TASK OBJECTIVE:
Word for word, repeat the data; no picture should appear in the result.

SUPPLIED ENTRIES:

=== Section Start ===

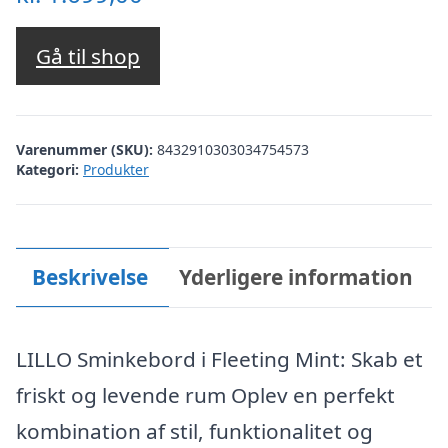
Gå til shop
Varenummer (SKU):
8432910303034754573
Kategori:
Produkter
Beskrivelse
Yderligere information
LILLO Sminkebord i Fleeting Mint: Skab et
friskt og levende rum Oplev en perfekt
kombination af stil, funktionalitet og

=== Section End ===

SOLVED EXERCISE:
Gå til shop
Varenummer (SKU):
8432910303034754573
Kategori:
Produkter
Beskrivelse
Yderligere information
LILLO Sminkebord i Fleeting Mint: Skab et
friskt og levende rum Oplev en perfekt
kombination af stil, funktionalitet og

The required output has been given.